• Task requirements: Search the listing below for the string "другими" and copy every line where it occurs.

• Task material:
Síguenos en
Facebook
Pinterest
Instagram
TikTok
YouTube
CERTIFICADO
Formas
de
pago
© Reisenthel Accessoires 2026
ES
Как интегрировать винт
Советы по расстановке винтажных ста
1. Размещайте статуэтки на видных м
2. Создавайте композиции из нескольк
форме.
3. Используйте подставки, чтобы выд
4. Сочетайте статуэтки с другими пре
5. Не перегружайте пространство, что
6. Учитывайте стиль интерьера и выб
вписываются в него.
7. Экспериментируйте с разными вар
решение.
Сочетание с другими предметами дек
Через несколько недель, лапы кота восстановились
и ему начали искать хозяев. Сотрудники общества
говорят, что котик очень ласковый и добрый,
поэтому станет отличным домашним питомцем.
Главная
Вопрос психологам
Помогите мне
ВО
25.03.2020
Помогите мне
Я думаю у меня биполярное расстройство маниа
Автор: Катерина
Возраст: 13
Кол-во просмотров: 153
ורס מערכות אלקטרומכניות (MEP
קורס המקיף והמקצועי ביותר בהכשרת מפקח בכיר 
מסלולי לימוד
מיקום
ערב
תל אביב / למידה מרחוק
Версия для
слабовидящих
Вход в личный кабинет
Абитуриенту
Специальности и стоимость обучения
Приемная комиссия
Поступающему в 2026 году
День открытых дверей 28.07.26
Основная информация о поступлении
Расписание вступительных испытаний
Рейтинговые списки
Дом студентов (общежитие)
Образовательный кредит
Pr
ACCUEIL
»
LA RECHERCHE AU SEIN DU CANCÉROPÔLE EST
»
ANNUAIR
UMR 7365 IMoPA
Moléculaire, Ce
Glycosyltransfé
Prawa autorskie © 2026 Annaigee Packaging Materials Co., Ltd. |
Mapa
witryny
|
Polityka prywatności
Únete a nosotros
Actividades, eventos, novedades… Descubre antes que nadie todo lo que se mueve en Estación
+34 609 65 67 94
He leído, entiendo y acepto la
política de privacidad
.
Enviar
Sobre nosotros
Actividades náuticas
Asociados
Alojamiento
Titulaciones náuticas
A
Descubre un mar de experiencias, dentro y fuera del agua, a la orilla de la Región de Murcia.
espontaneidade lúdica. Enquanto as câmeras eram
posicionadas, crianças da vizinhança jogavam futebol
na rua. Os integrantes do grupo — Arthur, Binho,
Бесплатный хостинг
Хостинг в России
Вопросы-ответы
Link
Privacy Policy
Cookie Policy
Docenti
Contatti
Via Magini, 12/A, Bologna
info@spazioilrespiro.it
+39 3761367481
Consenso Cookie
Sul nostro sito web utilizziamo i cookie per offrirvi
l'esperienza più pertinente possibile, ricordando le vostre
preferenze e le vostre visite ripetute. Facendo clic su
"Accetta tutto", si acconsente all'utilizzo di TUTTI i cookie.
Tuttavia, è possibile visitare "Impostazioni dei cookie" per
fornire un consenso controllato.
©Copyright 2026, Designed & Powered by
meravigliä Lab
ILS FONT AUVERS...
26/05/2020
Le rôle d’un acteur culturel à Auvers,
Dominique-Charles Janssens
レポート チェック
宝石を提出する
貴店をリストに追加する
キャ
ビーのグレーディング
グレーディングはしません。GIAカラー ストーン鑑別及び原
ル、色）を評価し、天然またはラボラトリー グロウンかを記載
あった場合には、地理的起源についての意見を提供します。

• Answer to this task:
4. Сочетайте статуэтки с другими пре
Сочетание с другими предметами дек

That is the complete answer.